--- Records provided ---

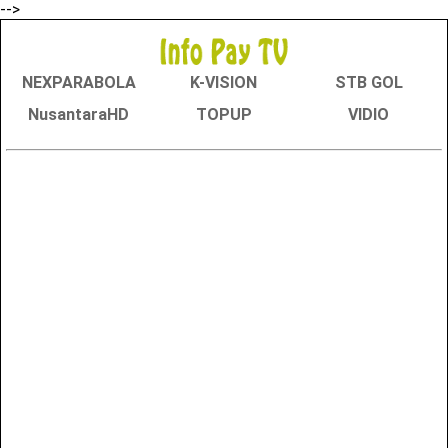
-->
NEXPARABOLA
K-VISION
STB GOL
NusantaraHD
TOPUP
VIDIO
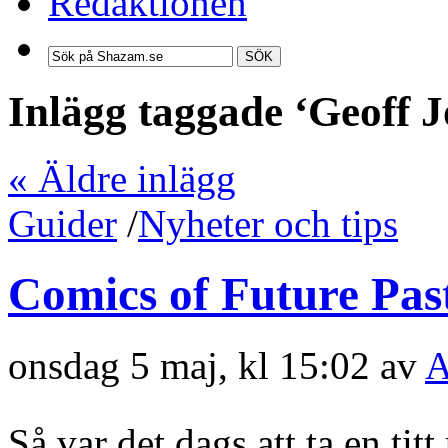
Redaktionen
SÖK
Inlägg taggade ‘Geoff 
« Äldre inlägg
Guider
/
Nyheter och tips
Comics of Future Pas
onsdag 5 maj, kl 15:02 av
A
Så var det dags att ta en ti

---

What you need to do
A verbatim copy of the data, free of pictures, is the expected answer.

Answer space
-->
NEXPARABOLA
K-VISION
STB GOL
NusantaraHD
TOPUP
VIDIO
Redaktionen
SÖK
Inlägg taggade ‘Geoff 
« Äldre inlägg
Guider
/
Nyheter och tips
Comics of Future Pas
onsdag 5 maj, kl 15:02 av
A
Så var det dags att ta en ti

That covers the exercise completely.